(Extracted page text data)
────────────────────────────────────────

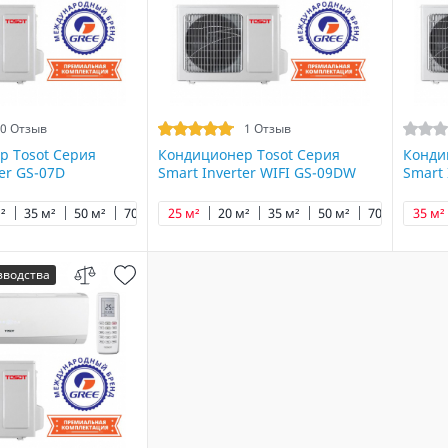
0 Отзыв
1 Отзыв
р Tosot Серия
Кондиционер Tosot Серия
Конди
ter GS-07D
Smart Inverter WIFI GS-09DW
Smart 
²
35 м²
50 м²
70 м²
25 м²
20 м²
35 м²
50 м²
70 м²
35 м²
зводства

────────────────────────────────────────

_Your instructions_: Look through the records and gather each line with the word "Серия".

_Output of the task_:
р Tosot Серия
Кондиционер Tosot Серия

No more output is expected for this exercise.